The valloc() function has the same effect as malloc(), except that the allocated memory will be aligned to a multiple of the value returned by sysconf(_SC_PAGESIZE).
After possible pointer coercion, each allocation routine returns a pointer to a space that is suitably aligned for storage of any type of object.
The malloc(), realloc(), memalign(), and valloc() functions will fail if there is not enough available memory.
The mallocctl() function controls the behavior of the malloc library. The options fall into two general classes, debugging options and performance options.
Allows double free of a pointer. Setting value to 1 means yes and 0 means no. The default behavior of double free results in a core dump.
Writes misaligned data into the buffer after free(). When the buffer is reallocated, the contents are verified to ensure that there was no access to the buffer after the free. If the buffer has been dirtied, a SIGABRT signal is delivered to the process. Setting value to 1 means yes and 0 means no. The default behavior is to not write misaligned data. The pattern used is 0xdeadbeef. Use of this option results in a performance penalty.
Writes misaligned data into the newly allocated buffer. This option is useful for detecting some accesses before initialization. Setting value to 1 means yes and 0 means no. The default behavior is to not write misaligned data to the newly allocated buffer. The pattern used is 0xbaddcafe. Use of this option results in a performance penalty.
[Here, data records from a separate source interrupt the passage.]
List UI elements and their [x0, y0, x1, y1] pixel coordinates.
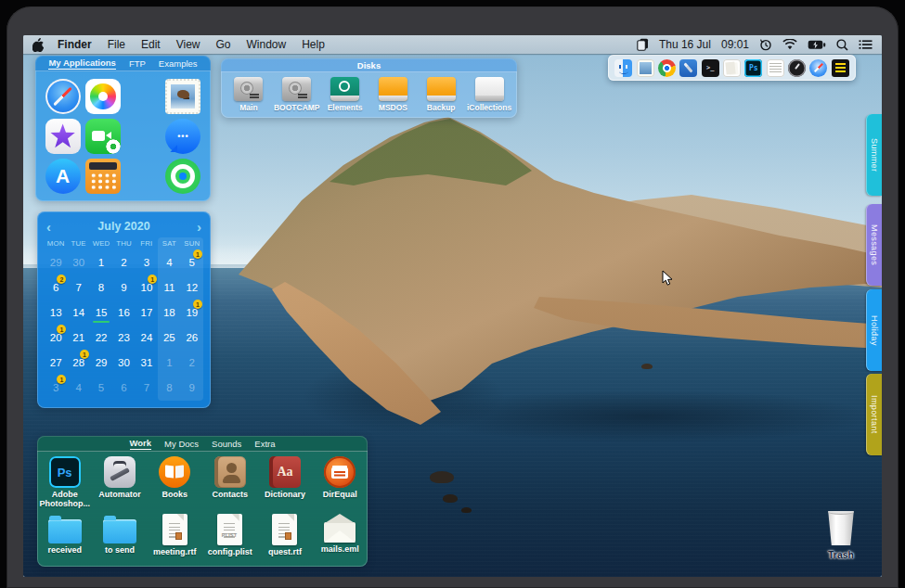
calendar-day[interactable]: 25 [158, 325, 180, 350]
contacts-item[interactable]: Contacts [203, 456, 257, 499]
calendar-day-today[interactable]: 15 [90, 300, 112, 325]
calendar-day[interactable]: 1 [90, 249, 112, 275]
calendar-day[interactable]: 22 [90, 325, 112, 350]
warning-dock-icon[interactable] [832, 59, 849, 77]
calendar-day[interactable]: 23 [112, 325, 135, 350]
app-store-icon[interactable]: A [45, 159, 81, 194]
calendar-day[interactable]: 27 [45, 350, 67, 375]
menu-window[interactable]: Window [247, 38, 287, 51]
quest-rtf-item[interactable]: quest.rtf [258, 514, 312, 556]
calendar-day[interactable]: 21 [67, 325, 89, 350]
mail-icon[interactable] [165, 79, 200, 114]
safari-icon[interactable] [45, 79, 81, 114]
textedit-dock-icon[interactable] [767, 59, 784, 77]
direqual-item[interactable]: DirEqual [313, 456, 367, 499]
calendar-day[interactable]: 11 [158, 275, 180, 300]
menu-date[interactable]: Thu 16 Jul [659, 38, 711, 51]
dictionary-item[interactable]: AaDictionary [258, 456, 312, 499]
side-tab-summer[interactable]: Summer [866, 114, 882, 196]
wifi-icon[interactable] [782, 39, 797, 50]
facetime-icon[interactable] [85, 119, 121, 154]
time-machine-icon[interactable] [759, 38, 772, 51]
imovie-icon[interactable] [45, 119, 81, 154]
menu-help[interactable]: Help [302, 38, 325, 51]
calendar-day[interactable]: 17 [136, 300, 158, 325]
calendar-day[interactable]: 5 [90, 375, 112, 400]
menu-view[interactable]: View [176, 38, 200, 51]
calendar-day[interactable]: 31 [136, 350, 158, 375]
calendar-day[interactable]: 6 [112, 375, 135, 400]
calendar-day[interactable]: 31 [45, 375, 67, 400]
calendar-day[interactable]: 4 [67, 375, 89, 400]
apps-tab-examples[interactable]: Examples [159, 58, 198, 70]
meeting-rtf-item[interactable]: meeting.rtf [148, 514, 201, 556]
calendar-day[interactable]: 101 [136, 275, 158, 300]
disk-msdos[interactable]: MSDOS [368, 77, 417, 112]
calculator-icon[interactable] [85, 159, 121, 194]
calendar-day[interactable]: 281 [67, 350, 89, 375]
apps-tab-ftp[interactable]: FTP [129, 58, 146, 70]
menu-file[interactable]: File [108, 38, 125, 51]
calendar-day[interactable]: 191 [181, 300, 203, 325]
menu-go[interactable]: Go [216, 38, 231, 51]
menu-edit[interactable]: Edit [141, 38, 161, 51]
chrome-dock-icon[interactable] [658, 59, 676, 77]
received-item[interactable]: received [38, 514, 92, 555]
calendar-day[interactable]: 1 [158, 350, 180, 375]
calendar-day[interactable]: 29 [90, 350, 112, 375]
calendar-day[interactable]: 26 [181, 325, 203, 350]
preview-dock-icon[interactable] [723, 59, 741, 77]
mail-dock-icon[interactable] [637, 59, 654, 77]
calendar-day[interactable]: 4 [158, 249, 180, 275]
side-tab-holiday[interactable]: Holiday [866, 289, 882, 371]
mails-eml-item[interactable]: mails.eml [313, 514, 367, 554]
to-send-item[interactable]: to send [93, 514, 147, 555]
files-tab-my-docs[interactable]: My Docs [164, 439, 199, 450]
calendar-day[interactable]: 30 [112, 350, 135, 375]
calendar-day[interactable]: 8 [158, 375, 180, 400]
calendar-day[interactable]: 201 [45, 325, 67, 350]
spotlight-icon[interactable] [836, 39, 848, 51]
side-tab-messages[interactable]: Messages [866, 204, 882, 286]
trash[interactable]: Trash [808, 510, 873, 560]
calendar-day[interactable]: 12 [181, 275, 203, 300]
battery-icon[interactable] [808, 40, 826, 50]
disk-main[interactable]: Main [225, 77, 273, 112]
apps-tab-my-applications[interactable]: My Applications [48, 58, 116, 70]
find-my-icon[interactable] [165, 159, 200, 194]
calendar-day[interactable]: 7 [136, 375, 158, 400]
calendar-day[interactable]: 18 [158, 300, 180, 325]
gauge-dock-icon[interactable] [788, 59, 806, 77]
disk-icollections[interactable]: iCollections [465, 77, 513, 112]
terminal-dock-icon[interactable]: >_ [702, 59, 719, 77]
photos-icon[interactable] [85, 79, 121, 114]
calendar-day[interactable]: 30 [67, 249, 89, 275]
notification-list-icon[interactable] [859, 39, 873, 50]
calendar-day[interactable]: 2 [112, 249, 135, 275]
calendar-day[interactable]: 62 [45, 275, 67, 300]
apple-menu[interactable] [32, 38, 45, 52]
calendar-day[interactable]: 51 [181, 249, 203, 275]
files-tab-sounds[interactable]: Sounds [212, 439, 241, 450]
calendar-day[interactable]: 29 [45, 249, 67, 275]
adobe-photoshop-item[interactable]: PsAdobe Photoshop... [38, 456, 92, 509]
calendar-day[interactable]: 9 [181, 375, 203, 400]
calendar-next-button[interactable]: › [195, 220, 203, 234]
finder-dock-icon[interactable] [614, 59, 632, 77]
disk-bootcamp[interactable]: BOOTCAMP [273, 77, 321, 112]
calendar-day[interactable]: 13 [45, 300, 67, 325]
calendar-day[interactable]: 7 [67, 275, 89, 300]
calendar-day[interactable]: 3 [136, 249, 158, 275]
calendar-day[interactable]: 8 [90, 275, 112, 300]
side-tab-important[interactable]: Important [866, 374, 882, 455]
safari-dock-icon[interactable] [809, 59, 827, 77]
books-item[interactable]: Books [148, 456, 201, 499]
files-tab-extra[interactable]: Extra [254, 439, 275, 450]
calendar-day[interactable]: 14 [67, 300, 89, 325]
calendar-day[interactable]: 16 [112, 300, 135, 325]
messages-icon[interactable]: ••• [165, 119, 200, 154]
menu-finder[interactable]: Finder [58, 38, 92, 51]
photoshop-dock-icon[interactable]: Ps [744, 59, 762, 77]
config-plist-item[interactable]: PLISTconfig.plist [203, 514, 257, 556]
menu-time[interactable]: 09:01 [721, 38, 749, 51]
This option changes the size of allocated memory when a pool has exhausted all available memory in the buffer. Increasing this value allocates more memory for the application. A substantial performance gain can occur because the library makes fewer calls to the OS for more memory. Acceptable number values are between 9 and 256. The default value is 9 for 32–bit code and 64 for 64–bit code. This value is multiplied by 8192.
By default, libmtmalloc allocates 2*NCPUS buckets from which allocations occur. Threads share buckets based on their thread ID. If MTEXCLUSIVE is invoked, then 4*NCPUS buckets are used. Threads with thread IDless than 2*NCPUS receive an exclusive bucket and thus do not need to use locks. Allocation performance for these buckets may be dramatically increased. One enabled, MTEXCLUSIVE cannot be disabled. This feature can also be enabled by setting the option MTEXCLUSIVE in the environment variable MTMALLOC_OPTIONS. See libmtmalloc(3LIB).
This option sets the threshold for calling madvise(3C) with MADV_FREE. Calling madvise() will result in the memory associated with the allocation being returned to the kernel. When freed, allocations greater than value*pagesize will have madvise() called. If value is less than 2, it will be set to 2.
If there is no available memory, malloc(), realloc(), memalign(), and valloc() return a null pointer. When realloc() is called with size > 0 and returns NULL, the block pointed to by ptr is left intact. If size, nelem, or elsize is 0, either a null pointer or a unique pointer that can be passed to free() is returned.
If malloc() or realloc() returns unsuccessfully, errno will be set to indicate the error.
The malloc() and realloc() functions will fail if:
The physical limits of the system are exceeded by size bytes of memory which cannot be allocated.
There is not enough memory available to allocate size bytes of memory; but the application could try again later.
Comparative features of the various allocation libraries can be found in the umem_alloc(3MALLOC) manual page.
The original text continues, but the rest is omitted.